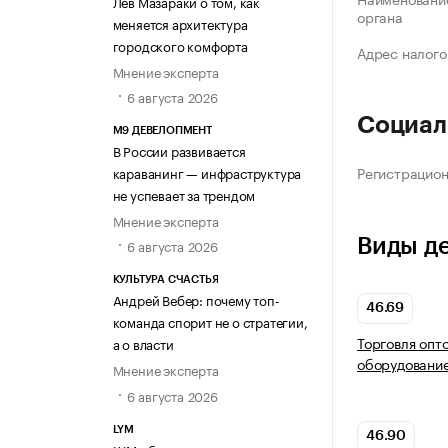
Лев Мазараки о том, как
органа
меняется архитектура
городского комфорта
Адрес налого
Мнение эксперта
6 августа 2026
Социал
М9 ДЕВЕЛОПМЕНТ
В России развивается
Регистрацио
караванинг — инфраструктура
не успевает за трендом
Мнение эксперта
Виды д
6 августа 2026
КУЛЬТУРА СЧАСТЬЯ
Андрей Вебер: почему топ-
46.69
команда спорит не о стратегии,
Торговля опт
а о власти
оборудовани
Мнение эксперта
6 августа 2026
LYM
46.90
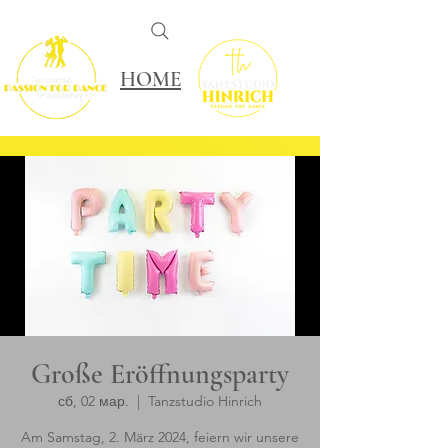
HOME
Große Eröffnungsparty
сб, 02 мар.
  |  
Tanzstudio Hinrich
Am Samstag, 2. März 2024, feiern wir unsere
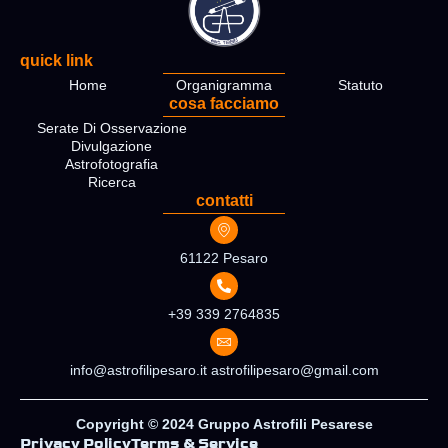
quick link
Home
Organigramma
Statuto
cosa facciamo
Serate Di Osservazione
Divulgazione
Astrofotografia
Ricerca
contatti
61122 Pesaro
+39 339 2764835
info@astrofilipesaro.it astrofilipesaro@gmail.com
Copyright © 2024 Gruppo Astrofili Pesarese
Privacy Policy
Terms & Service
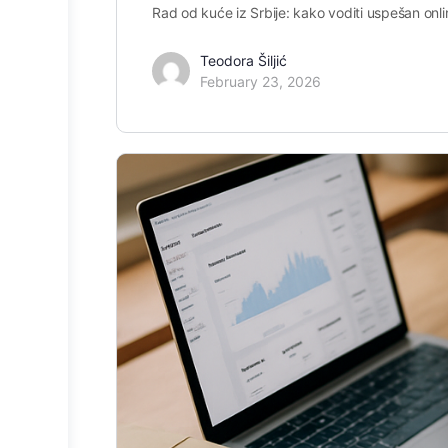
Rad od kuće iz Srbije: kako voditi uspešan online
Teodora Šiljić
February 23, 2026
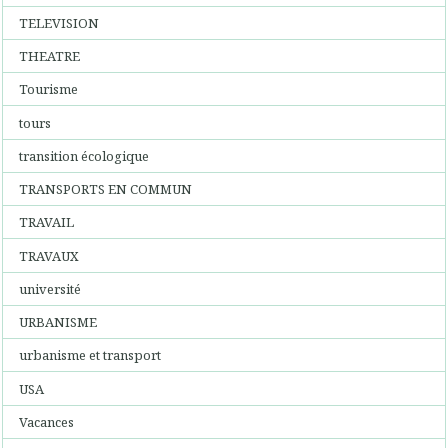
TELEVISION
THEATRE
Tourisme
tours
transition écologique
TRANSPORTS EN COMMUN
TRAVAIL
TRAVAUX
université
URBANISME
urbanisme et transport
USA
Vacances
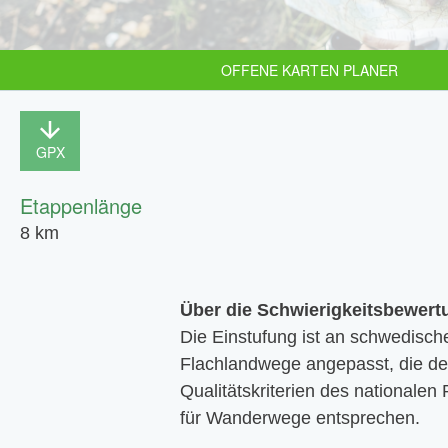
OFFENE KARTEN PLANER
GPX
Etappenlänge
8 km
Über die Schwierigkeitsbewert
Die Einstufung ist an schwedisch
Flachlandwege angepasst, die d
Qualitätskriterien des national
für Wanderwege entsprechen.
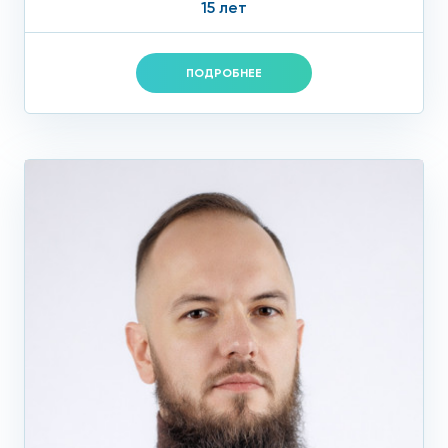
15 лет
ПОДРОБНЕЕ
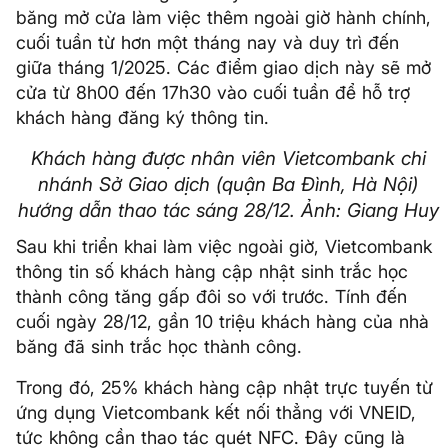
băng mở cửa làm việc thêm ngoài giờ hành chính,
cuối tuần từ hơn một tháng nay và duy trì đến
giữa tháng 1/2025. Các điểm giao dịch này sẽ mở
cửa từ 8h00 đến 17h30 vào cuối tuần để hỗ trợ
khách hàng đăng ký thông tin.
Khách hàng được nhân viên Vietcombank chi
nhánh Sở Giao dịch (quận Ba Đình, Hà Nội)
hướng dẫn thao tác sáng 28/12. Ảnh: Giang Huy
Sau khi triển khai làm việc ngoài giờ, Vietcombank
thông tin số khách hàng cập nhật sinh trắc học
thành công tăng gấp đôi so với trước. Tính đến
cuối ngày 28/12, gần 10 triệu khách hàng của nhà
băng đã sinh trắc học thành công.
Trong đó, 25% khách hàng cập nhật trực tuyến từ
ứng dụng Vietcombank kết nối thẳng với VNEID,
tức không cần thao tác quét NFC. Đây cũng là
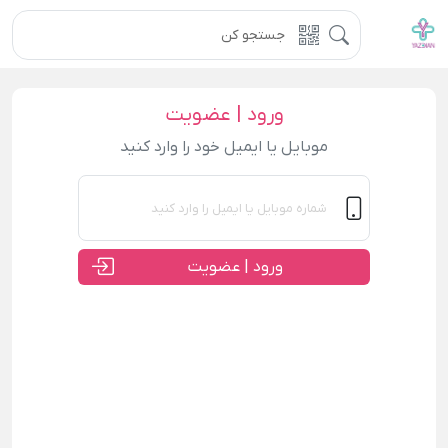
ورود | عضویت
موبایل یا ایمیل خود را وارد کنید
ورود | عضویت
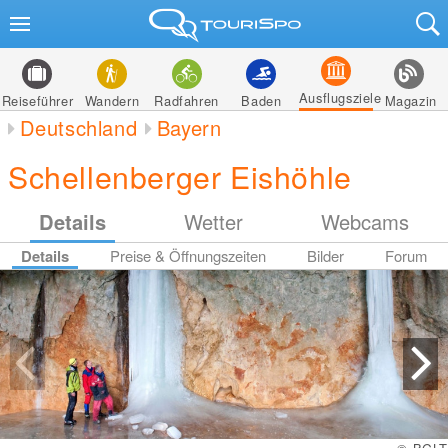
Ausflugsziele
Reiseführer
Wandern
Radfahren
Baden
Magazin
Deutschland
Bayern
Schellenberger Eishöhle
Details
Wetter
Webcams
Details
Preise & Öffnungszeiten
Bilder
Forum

################

- **EXERCISE DIRECTIONS**
Would you set down, word for word, the lines running from the one that contains "hướng dẫn thao tác sáng 28/12. Ảnh: Giang Huy" to the last line of the material, omitting all pictures?

- **ANSWER AREA**
hướng dẫn thao tác sáng 28/12. Ảnh: Giang Huy
Sau khi triển khai làm việc ngoài giờ, Vietcombank
thông tin số khách hàng cập nhật sinh trắc học
thành công tăng gấp đôi so với trước. Tính đến
cuối ngày 28/12, gần 10 triệu khách hàng của nhà
băng đã sinh trắc học thành công.
Trong đó, 25% khách hàng cập nhật trực tuyến từ
ứng dụng Vietcombank kết nối thẳng với VNEID,
tức không cần thao tác quét NFC. Đây cũng là
ورود | عضویت
موبایل یا ایمیل خود را وارد کنید
ورود | عضویت
Ausflugsziele
Reiseführer
Wandern
Radfahren
Baden
Magazin
Deutschland
Bayern
Schellenberger Eishöhle
Details
Wetter
Webcams
Details
Preise & Öffnungszeiten
Bilder
Forum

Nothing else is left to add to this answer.